- Hammond Township, Minnesota Location within the state of Minnesota Hammond Township, Minnesota Hammond Township, Minnesota (the United States)
- Coordinates: 47°38′12″N 96°38′18″W﻿ / ﻿47.63667°N 96.63833°W
- Country: United States
- State: Minnesota
- County: Polk

Area
- • Total: 36.3 sq mi (94.1 km^{2})
- • Land: 36.3 sq mi (94.1 km^{2})
- • Water: 0 sq mi (0.0 km^{2})
- Elevation: 876 ft (267 m)

Population (2000)
- • Total: 57
- • Density: 1.6/sq mi (0.6/km^{2})
- Time zone: UTC-6 (Central (CST))
- • Summer (DST): UTC-5 (CDT)
- FIPS code: 27-26810
- GNIS feature ID: 0664382

= Hammond Township, Polk County, Minnesota =

Hammond Township is a township in Polk County, Minnesota, United States. It is part of the Grand Forks-ND-MN Metropolitan Statistical Area. The population was 57 at the 2000 census.

Hammond Township was organized in 1880.

==Geography==
According to the United States Census Bureau, the township has a total area of 36.3 sqmi, all land.

==Demographics==
As of the census of 2000, there were 57 people, 19 households, and 17 families residing in the township. The population density was 1.6 PD/sqmi. There were 19 housing units at an average density of 0.5 /sqmi. The racial makeup of the township was 100.00% White.

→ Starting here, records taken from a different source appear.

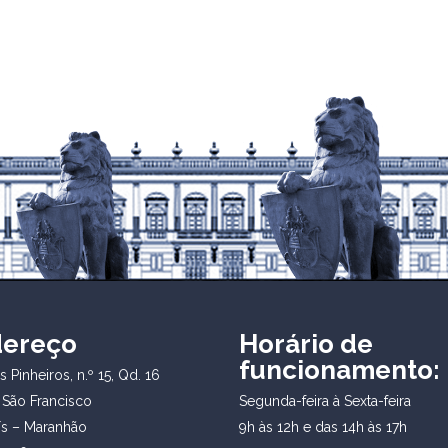
dereço
Horário de
funcionamento:
 Pinheiros, n.º 15, Qd. 16
 São Francisco
Segunda-feira à Sexta-feira
ís – Maranhão
9h às 12h e das 14h às 17h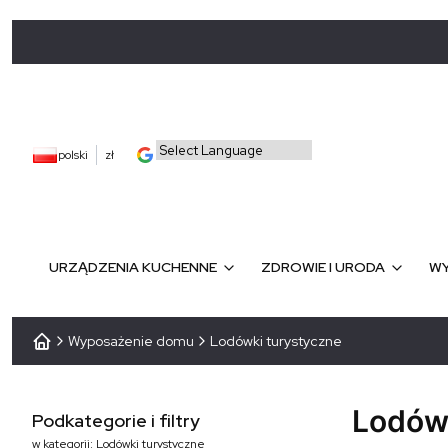
polski
zł
URZĄDZENIA KUCHENNE
ZDROWIE I URODA
WY
Wyposażenie domu
Lodówki turystyczne
Lodówk
Podkategorie i filtry
w kategorii: Lodówki turystyczne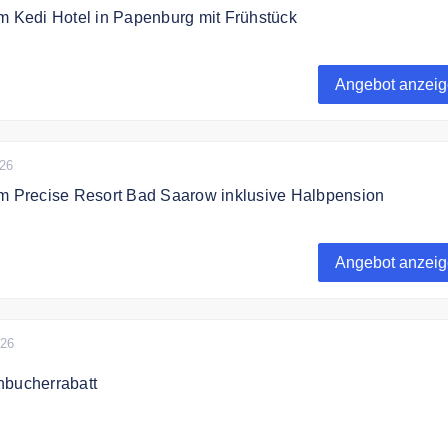
m Kedi Hotel in Papenburg mit Frühstück
ren · 4 Tage für 2 Pers. im Kedi Hotel Papenburg (Frühstück)
nd – statt 359,00 € jetzt 199,99 €.
Angebot anzei
onszeitraum, Verfügbarkeit vorausgesetzt. Keine Barauszahl
GB von touriDat.
026
im Precise Resort Bad Saarow inklusive Halbpension
ren · 4 Tage für 2 Pers. im Precise Resort Bad Saarow
Bad Saarow/Brandenburg – statt 868,00 € jetzt 496,99 €.
Angebot anzei
onszeitraum, Verfügbarkeit vorausgesetzt. Keine Barauszahl
GB von touriDat.
026
hbucherrabatt
t im Voraus und sparen Sie bis zu 30% auf Ihren Hotelzimmer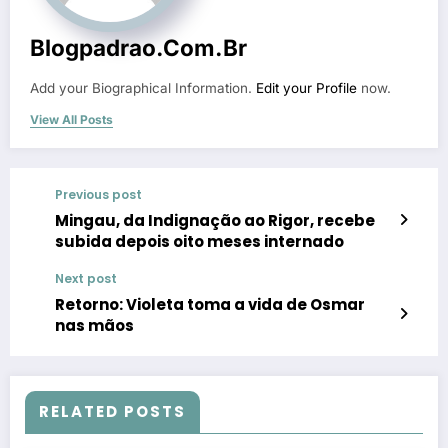
Blogpadrao.com.br
Add your Biographical Information.
Edit your Profile
now.
View All Posts
Previous post
Mingau, da Indignação ao Rigor, recebe
subida depois oito meses internado
Next post
Retorno: Violeta toma a vida de Osmar
nas mãos
RELATED POSTS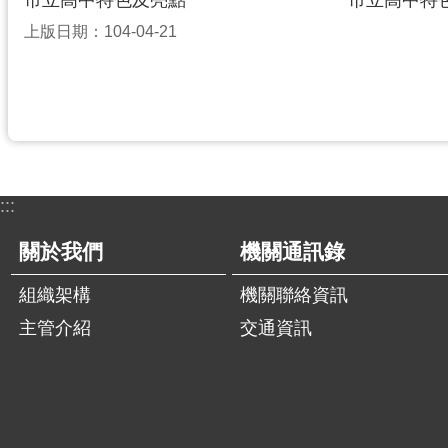
市立高中特色及亮點
市立高中特
上版日期：104-04-21
:::
關於我們
機關通訊錄
組織架構
機關聯絡資訊
主管介紹
交通資訊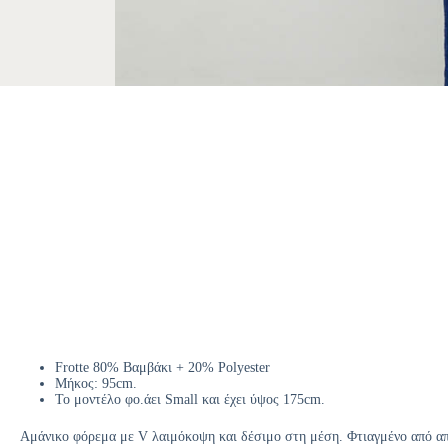
Frotte 80% Βαμβάκι + 20% Polyester
Μήκος: 95cm.
Το μοντέλο φο.άει Small και έχει ύψος 175cm.
Aμάνικο φόρεμα με V λαιμόκοψη και δέσιμο στη μέση. Φτιαγμένο από απα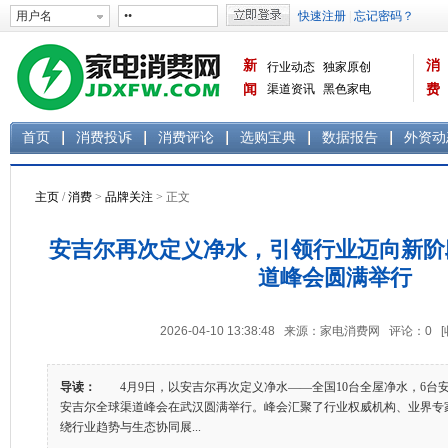
新
消
行业动态
独家原创
闻
渠道资讯
黑色家电
费
白色家电
生活电器
首页
消费投诉
消费评论
选购宝典
数据报告
外资动
主页
/
消费
>
品牌关注
> 正文
安吉尔再次定义净水，引领行业迈向新阶段
道峰会圆满举行
2026-04-10 13:38:48 来源：家电消费网 评论：
0
导读：
4月9日，以安吉尔再次定义净水——全国10台全屋净水，6台安吉
安吉尔全球渠道峰会在武汉圆满举行。峰会汇聚了行业权威机构、业界专
绕行业趋势与生态协同展...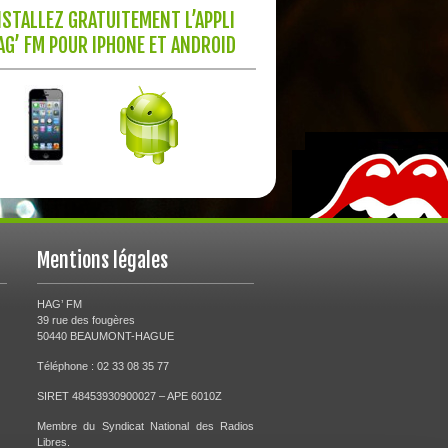
NSTALLEZ GRATUITEMENT L’APPLI
AG’ FM POUR IPHONE ET ANDROID
Mentions légales
HAG’ FM
39 rue des fougères
50440 BEAUMONT-HAGUE
Téléphone : 02 33 08 35 77
SIRET 48453930900027 – APE 6010Z
Membre du Syndicat National des Radios
Libres.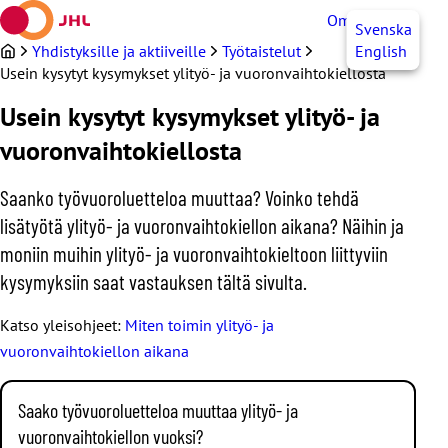
Siirry
OmaJHL
FI
Svenska
sisältöön
Yhdistyksille ja aktiiveille
Työtaistelut
English
Usein kysytyt kysymykset ylityö- ja vuoronvaihtokiellosta
Usein kysytyt kysymykset ylityö- ja
vuoronvaihtokiellosta
Saanko työvuoroluetteloa muuttaa? Voinko tehdä
lisätyötä ylityö- ja vuoronvaihtokiellon aikana? Näihin ja
moniin muihin ylityö- ja vuoronvaihtokieltoon liittyviin
kysymyksiin saat vastauksen tältä sivulta.
Katso yleisohjeet:
Miten toimin ylityö- ja
vuoronvaihtokiellon aikana
Saako työvuoroluetteloa muuttaa ylityö- ja
vuoronvaihtokiellon vuoksi?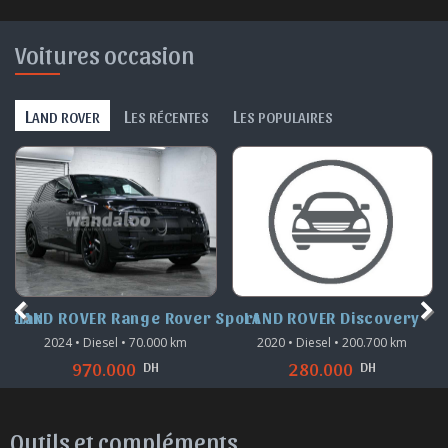
Voitures occasion
L
L
L
AND ROVER
ES RÉCENTES
ES POPULAIRES
Sport
LAND ROVER Discovery
LAND ROVER Range Rover E
2020 • Diesel • 200.700 km
2019 • Diesel • 159.000 km
DH
DH
280.000
265.000
Outils et compléments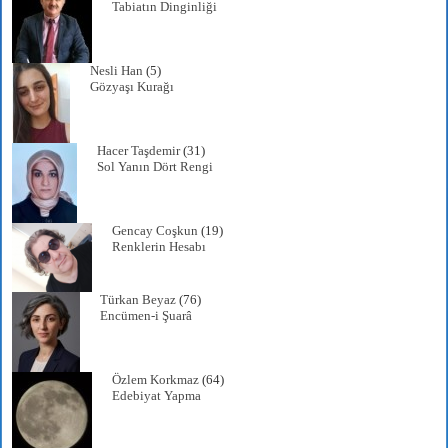
Tabiatın Dinginliği
Nesli Han
(5)
Gözyaşı Kurağı
Hacer Taşdemir
(31)
Sol Yanın Dört Rengi
Gencay Coşkun
(19)
Renklerin Hesabı
Türkan Beyaz
(76)
Encümen-i Şuarâ
Özlem Korkmaz
(64)
Edebiyat Yapma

There were 19 households, out of which 52.6% had children under the age of 18 living with them, 84.2% were married couples living together, 5.3% had a female householder with no husband present, and 10.5% were non-families. 10.5% of all households were made up of individuals, and 5.3% had someone living alone who was 65 years of age or older. The average household size was 3.00 and the average family size was 3.24.

In the township, the population was spread out, with 33.3% under the age of 18, 5.3% from 18 to 24, 22.8% from 25 to 44, 24.6% from 45 to 64, and 14.0% who were 65 years of age or older. The median age was 36 years. For every 100 females, there were 103.6 males. For every 100 females age 18 and over, there were 90.0 males.

The median income for a household in the township was $48,125, and the median income for a family was $48,125. Males had a median income of $90,957 versus $23,750 for females. The per capita income for the township was $24,863. None of the population or the families were below the poverty line.